A female can develop red cell alloimmunization after exposure to blood that is not her own through blood transfusion, needle drug use, or pregnancy when mother and baby’s blood may mix due to bleeding, miscarriage, delivery or other procedures. Once she develops antibodies, they remain in her bloodstream forever, though antibody levels can drop to undetectable levels at times. In order for the baby to have HDFN, the mother must have red cell alloimmunization.

The most common form of alloimmunization is the development of anti-D antibodies to the D antigen (i.e., a mother with an RhD negative blood type develops antibodies to a baby with an RhD positive blood type), which is why HDFN was once called “Rh disease”. The development of Rh immune globulin (RhIG, trade names:  RhoGAM, Rhophlac, HyperRHO and WinRho) in the 1960’s has greatly reduced the number of women with anti-D alloimmunization in developed countries. The RhIG injection is given to RhD negative mothers after any pregnancy bleeding, routinely at 28 weeks of pregnancy and then within 72 hours of birth. This prevents the mother with a Rh-negative blood type from developing anti-D antibodies when pregnant with a child with a Rh-positive blood type.

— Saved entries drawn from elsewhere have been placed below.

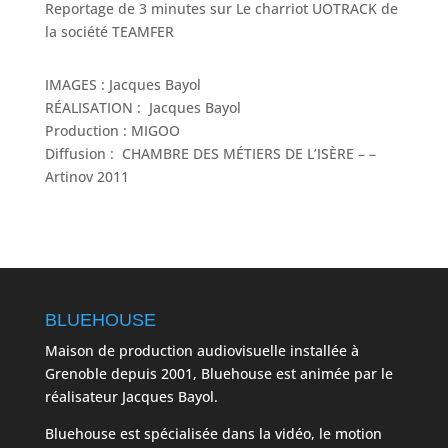
Reportage de 3 minutes sur Le charriot UOTRACK de
la société TEAMFER
IMAGES : Jacques Bayol
RÉALISATION : Jacques Bayol
Production : MIGOO
Diffusion : CHAMBRE DES MÉTIERS DE L’ISÈRE – –
Artinov 2011
BLUEHOUSE
Maison de production audiovisuelle installée à
Grenoble depuis 2001, Bluehouse est animée par le
réalisateur Jacques Bayol.
Bluehouse est spécialisée dans la vidéo, le motion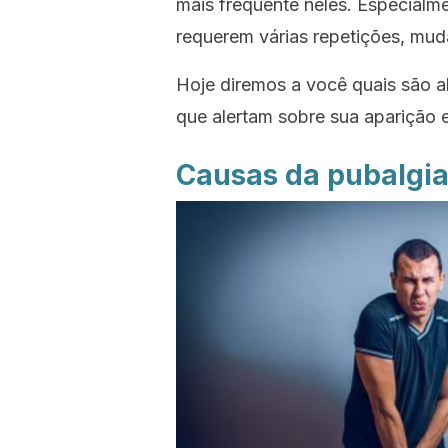
mais frequente neles. Especialm
requerem várias repetições, mud
Hoje diremos a você quais são 
que alertam sobre sua aparição e
Causas da pubalgi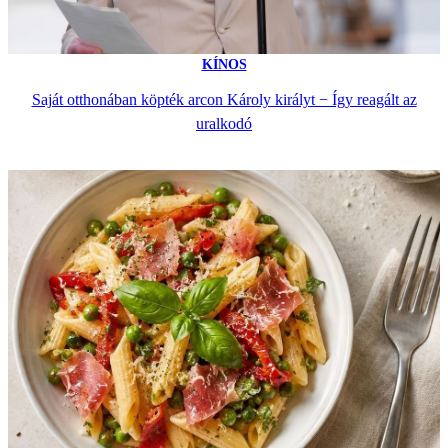
KÍNOS
Saját otthonában köpték arcon Károly királyt − Így reagált az
uralkodó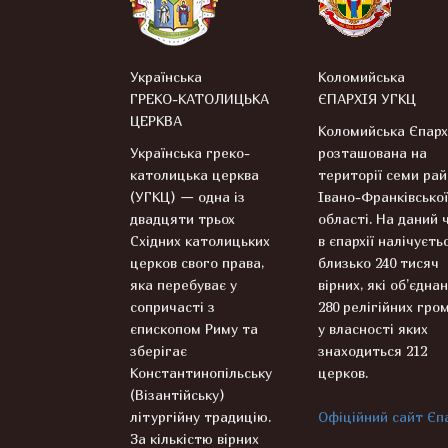
Українська
Коломийська
ГРЕКО-КАТОЛИЦЬКА
ЄПАРХІЯ УГКЦ
ЦЕРКВА
Коломийська Єпарх
Українська греко-
розташована на
католицька церква
території семи рай
(УГКЦ) — одна із
Івано-Франківської
двадцяти трьох
області. На даний 
Східних католицьких
в єпархії налічуєть
церков свого права,
близько 240 тисяч
яка перебуває у
вірних, які об’єднан
сопричасті з
280 релігійних гром
єпископом Риму та
у власності яких
зберігає
знаходиться 212
Константинопільську
церков.
(Візантійську)
літургійну традицію.
Офіційний сайт Єпа
За кількістю вірних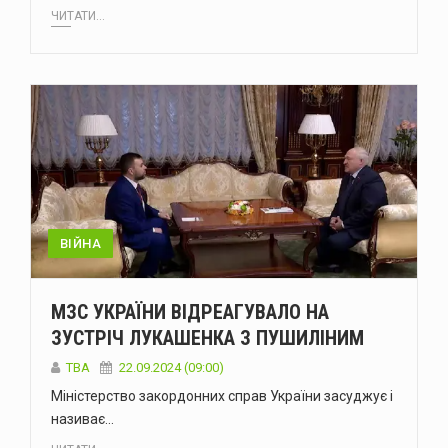
ЧИТАТИ...
ВІЙНА
МЗС УКРАЇНИ ВІДРЕАГУВАЛО НА
ЗУСТРІЧ ЛУКАШЕНКА З ПУШИЛІНИМ
ТВА
22.09.2024 (09:00)
Міністерство закордонних справ України засуджує і
називає…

While RhIG prevents most cases of anti-D alloimmunization, it can still occur when doses are missed. Having access to RhIG is also very limited in some countries. Alloimmunization is now considered a rare disease but cases of D alloimmunization still happen. In addition to anti-D, there are more than 50 red cell antigens which can cause HDFN. There is no preventative treatment for the development of these antibodies, most commonly anti-K, anti-E, anti-C and others in the MNS and Duffy blood group systems. In a recent U.S. survey among alloimmunized females with previous alloimmunized pregnancies, multiple antibodies were present in 47%. Their specific antibodies included anti-D (44%), anti-E (38%), anti-C (21%), anti-c (21%), anti-K (16%), anti-Fya (8%), anti-Jka (7%), followed by anti-G, anti-S, anti-k and others.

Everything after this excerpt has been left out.